Unfortunately, working from home doesn’t mean wet hair and a splotchy post-shower face are acceptable look for your morning meetings. But you don’t need to go full glam for the camera, either! With a few tweaks to your usual get-up-and-go routine, your face will be Zoom-ready in no time.
As previously mentioned, laptop cameras are often lower quality so it’s easy to appear washed out and flat on-screen. Counter this by adding dimension to your face, focusing on your cheeks and brows. A bit of bronzer and highlighter will define your features and keep you from looking pale, while defined brows will portray emotion easier. Remember that dark things appear smaller on video, so don’t be too heavy-handed when applying eyeshadow!
Clever camera tricks
When it comes to positioning your laptop for a video call, the most crucial aspect to consider is lighting. No matter how great your makeup or how perfectly your royal blue shirt suits you, if the lighting is off you aren’t going to look your best. Open up all your curtains to let the natural light in and position yourself so that the largest source of light is either right in front of you or less than 45 degrees off from where you are seated – never behind you. Your screen can also be a source of light, so you may need to lower its brightness.

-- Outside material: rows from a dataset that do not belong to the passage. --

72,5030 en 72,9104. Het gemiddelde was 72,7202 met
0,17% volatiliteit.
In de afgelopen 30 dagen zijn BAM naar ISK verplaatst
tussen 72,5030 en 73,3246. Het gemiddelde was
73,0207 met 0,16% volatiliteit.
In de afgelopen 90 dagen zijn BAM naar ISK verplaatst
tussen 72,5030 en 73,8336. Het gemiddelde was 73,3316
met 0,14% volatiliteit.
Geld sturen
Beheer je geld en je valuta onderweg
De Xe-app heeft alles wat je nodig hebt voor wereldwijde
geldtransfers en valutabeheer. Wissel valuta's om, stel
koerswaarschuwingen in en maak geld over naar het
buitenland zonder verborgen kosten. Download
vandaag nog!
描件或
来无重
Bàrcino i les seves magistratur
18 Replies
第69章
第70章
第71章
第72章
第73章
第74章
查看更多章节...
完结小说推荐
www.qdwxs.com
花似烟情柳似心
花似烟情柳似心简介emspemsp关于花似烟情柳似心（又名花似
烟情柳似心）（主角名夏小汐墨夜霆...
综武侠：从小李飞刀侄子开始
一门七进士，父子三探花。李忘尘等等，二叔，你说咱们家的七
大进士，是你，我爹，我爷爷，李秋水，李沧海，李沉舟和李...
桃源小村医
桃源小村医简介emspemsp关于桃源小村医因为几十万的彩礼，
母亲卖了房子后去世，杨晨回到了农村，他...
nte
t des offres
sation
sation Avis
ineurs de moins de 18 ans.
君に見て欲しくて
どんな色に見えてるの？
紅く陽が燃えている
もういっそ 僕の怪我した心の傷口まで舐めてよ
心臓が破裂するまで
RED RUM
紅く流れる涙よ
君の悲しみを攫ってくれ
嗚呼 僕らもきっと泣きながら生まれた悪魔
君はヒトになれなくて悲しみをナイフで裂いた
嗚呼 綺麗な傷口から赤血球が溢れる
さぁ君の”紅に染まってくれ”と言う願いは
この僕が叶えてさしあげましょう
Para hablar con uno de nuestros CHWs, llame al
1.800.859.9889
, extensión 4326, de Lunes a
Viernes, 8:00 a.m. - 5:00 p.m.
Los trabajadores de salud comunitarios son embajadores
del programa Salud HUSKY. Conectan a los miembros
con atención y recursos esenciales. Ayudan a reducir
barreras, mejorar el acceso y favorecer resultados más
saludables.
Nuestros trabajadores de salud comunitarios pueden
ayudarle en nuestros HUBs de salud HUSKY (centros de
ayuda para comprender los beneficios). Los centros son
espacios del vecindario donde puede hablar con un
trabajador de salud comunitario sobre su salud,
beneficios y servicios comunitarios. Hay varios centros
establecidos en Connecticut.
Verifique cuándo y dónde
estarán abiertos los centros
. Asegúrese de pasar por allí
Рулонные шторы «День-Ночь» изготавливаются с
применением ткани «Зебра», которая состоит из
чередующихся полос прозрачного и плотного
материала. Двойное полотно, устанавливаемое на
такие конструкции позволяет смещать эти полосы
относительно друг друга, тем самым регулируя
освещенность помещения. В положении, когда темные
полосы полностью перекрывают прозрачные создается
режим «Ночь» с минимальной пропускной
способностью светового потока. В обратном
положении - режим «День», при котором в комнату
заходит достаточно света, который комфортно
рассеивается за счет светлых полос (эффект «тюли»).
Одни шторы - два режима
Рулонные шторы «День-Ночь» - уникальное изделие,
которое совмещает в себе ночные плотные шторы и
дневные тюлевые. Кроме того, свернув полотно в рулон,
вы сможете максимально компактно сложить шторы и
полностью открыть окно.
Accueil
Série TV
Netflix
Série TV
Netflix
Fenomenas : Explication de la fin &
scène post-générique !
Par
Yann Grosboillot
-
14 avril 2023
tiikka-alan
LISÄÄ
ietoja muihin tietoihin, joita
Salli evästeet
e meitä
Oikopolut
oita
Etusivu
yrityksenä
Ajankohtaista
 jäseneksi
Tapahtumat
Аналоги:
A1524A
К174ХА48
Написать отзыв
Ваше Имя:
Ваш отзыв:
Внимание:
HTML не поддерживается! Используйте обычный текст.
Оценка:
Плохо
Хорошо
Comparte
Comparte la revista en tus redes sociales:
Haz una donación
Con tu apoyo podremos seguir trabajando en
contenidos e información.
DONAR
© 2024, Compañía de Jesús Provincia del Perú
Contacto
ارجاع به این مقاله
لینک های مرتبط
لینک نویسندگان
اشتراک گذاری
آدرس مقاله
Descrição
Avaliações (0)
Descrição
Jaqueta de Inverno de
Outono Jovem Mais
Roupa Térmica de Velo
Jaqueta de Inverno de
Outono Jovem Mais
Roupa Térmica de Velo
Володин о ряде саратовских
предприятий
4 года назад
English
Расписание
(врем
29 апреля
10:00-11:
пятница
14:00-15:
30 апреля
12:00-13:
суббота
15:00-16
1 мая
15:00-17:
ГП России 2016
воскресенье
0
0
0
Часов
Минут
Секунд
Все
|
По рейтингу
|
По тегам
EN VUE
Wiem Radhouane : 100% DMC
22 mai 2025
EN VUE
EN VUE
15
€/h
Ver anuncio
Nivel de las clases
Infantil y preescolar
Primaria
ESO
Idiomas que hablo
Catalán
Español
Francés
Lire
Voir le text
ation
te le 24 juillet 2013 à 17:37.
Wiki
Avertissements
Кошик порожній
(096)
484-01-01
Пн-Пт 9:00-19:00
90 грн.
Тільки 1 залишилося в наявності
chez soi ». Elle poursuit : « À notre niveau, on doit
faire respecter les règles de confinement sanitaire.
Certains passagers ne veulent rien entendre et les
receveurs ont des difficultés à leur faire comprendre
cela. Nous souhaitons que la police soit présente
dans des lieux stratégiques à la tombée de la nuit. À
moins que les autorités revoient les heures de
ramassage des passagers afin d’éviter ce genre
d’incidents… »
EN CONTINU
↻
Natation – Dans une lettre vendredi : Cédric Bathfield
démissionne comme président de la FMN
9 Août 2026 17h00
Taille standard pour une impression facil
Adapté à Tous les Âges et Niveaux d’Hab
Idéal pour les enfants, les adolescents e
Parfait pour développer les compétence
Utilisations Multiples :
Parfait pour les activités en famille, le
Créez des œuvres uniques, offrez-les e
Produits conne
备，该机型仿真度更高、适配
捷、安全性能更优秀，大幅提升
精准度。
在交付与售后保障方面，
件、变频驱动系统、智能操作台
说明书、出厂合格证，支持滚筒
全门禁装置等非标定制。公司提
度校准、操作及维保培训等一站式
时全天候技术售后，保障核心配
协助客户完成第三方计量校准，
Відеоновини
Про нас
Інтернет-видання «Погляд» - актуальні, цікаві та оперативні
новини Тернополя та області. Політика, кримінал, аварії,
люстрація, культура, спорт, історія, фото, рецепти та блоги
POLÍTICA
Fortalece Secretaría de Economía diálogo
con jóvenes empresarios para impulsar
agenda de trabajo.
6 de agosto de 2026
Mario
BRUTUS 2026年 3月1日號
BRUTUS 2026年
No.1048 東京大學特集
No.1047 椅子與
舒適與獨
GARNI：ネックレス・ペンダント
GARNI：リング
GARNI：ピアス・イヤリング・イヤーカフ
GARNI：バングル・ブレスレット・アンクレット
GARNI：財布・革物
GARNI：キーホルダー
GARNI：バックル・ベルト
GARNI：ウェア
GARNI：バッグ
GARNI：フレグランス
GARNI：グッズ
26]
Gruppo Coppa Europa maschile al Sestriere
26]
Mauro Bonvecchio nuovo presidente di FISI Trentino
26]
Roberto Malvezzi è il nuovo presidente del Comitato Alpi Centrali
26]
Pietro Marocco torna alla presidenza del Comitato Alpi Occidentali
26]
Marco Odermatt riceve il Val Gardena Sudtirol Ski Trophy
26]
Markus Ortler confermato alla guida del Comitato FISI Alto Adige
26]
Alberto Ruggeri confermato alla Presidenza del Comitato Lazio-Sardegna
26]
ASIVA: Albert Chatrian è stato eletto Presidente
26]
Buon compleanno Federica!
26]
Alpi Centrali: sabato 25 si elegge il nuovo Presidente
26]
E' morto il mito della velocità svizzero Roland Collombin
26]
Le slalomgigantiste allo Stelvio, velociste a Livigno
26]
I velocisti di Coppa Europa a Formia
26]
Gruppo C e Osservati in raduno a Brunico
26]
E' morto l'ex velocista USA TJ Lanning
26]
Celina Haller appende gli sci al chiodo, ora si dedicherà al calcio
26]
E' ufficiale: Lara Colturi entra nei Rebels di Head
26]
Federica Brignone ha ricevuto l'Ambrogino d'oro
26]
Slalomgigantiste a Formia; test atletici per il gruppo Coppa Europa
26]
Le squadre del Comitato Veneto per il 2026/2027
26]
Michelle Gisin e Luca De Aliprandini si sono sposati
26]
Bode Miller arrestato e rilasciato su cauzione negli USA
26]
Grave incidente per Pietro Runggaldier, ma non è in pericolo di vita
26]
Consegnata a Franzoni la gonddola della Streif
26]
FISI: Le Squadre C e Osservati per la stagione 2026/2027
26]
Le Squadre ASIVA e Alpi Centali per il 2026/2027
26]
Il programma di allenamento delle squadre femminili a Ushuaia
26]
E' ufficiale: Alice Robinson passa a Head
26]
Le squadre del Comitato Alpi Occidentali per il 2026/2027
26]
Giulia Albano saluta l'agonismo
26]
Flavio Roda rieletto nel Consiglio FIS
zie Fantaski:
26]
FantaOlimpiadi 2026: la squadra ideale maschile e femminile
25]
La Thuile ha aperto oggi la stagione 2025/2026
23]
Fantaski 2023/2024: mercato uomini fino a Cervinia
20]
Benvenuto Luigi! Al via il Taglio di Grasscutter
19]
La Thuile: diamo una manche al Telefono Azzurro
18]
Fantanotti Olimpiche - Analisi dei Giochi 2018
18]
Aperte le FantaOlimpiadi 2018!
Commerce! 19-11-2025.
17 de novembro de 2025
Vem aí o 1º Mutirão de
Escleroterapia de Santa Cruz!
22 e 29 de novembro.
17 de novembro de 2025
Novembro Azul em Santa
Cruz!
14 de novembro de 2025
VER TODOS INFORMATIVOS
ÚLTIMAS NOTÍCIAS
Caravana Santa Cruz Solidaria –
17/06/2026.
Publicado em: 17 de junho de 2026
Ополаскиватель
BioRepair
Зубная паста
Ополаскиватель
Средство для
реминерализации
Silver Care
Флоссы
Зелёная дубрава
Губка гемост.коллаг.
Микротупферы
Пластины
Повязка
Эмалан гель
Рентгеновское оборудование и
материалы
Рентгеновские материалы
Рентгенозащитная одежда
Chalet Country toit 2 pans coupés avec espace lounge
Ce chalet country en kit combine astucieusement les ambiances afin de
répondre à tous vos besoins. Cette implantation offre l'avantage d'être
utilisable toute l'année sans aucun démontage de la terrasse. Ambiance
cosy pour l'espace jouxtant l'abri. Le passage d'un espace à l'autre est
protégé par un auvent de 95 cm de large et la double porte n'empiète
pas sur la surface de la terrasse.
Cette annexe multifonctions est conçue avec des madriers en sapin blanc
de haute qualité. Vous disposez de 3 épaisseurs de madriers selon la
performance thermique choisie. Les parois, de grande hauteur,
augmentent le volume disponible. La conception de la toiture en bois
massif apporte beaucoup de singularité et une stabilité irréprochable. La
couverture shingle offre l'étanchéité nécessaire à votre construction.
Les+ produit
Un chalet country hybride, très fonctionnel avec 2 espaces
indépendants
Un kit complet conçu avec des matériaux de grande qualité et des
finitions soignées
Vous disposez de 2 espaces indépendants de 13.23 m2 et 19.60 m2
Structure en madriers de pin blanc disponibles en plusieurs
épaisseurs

Ironically your lap is not the best place to put your laptop when having a video call. For the most flattering angle, elevate your computer off your table using a box or a stack of books so that the camera is at or slightly above eye level. Be sure to sit back from the computer; webcams are wide-angle cameras, so if you sit too close to them your face will be distorted!
Finally, ensure that the scene in the background of the shot is clean, neat and non-distracting – your home is an extension of yourself, after all. It’s best to keep the background simple and plain, if possible, like a blank wall or an uncluttered shelf. If you don't have an appropriate space in your home, Zoom has a great little feature that allows you to insert a virtual background – problem solved!